[TASK INPUT]
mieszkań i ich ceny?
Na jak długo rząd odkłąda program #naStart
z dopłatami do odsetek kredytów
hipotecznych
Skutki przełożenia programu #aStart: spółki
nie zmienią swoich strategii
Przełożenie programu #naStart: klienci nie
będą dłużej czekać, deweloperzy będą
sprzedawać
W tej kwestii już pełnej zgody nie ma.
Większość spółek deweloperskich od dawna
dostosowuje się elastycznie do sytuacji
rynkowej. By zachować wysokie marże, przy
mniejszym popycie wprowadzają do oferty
[/TASK INPUT]
[TASK INPUT]
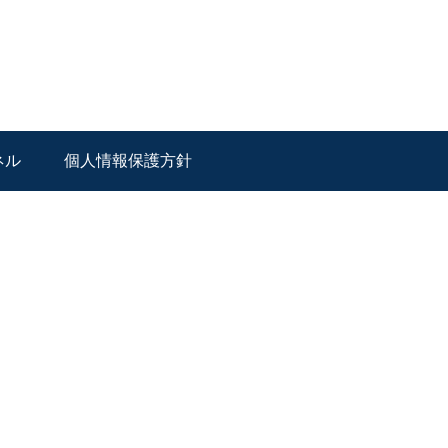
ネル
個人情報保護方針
[/TASK INPUT]
DIRECTIONS FOR THIS TASK:
Within the entries above, find the string "naStart" and return each line that holds it.

ANSWER TO THE PROBLEM:
Na jak długo rząd odkłąda program #naStart
Przełożenie programu #naStart: klienci nie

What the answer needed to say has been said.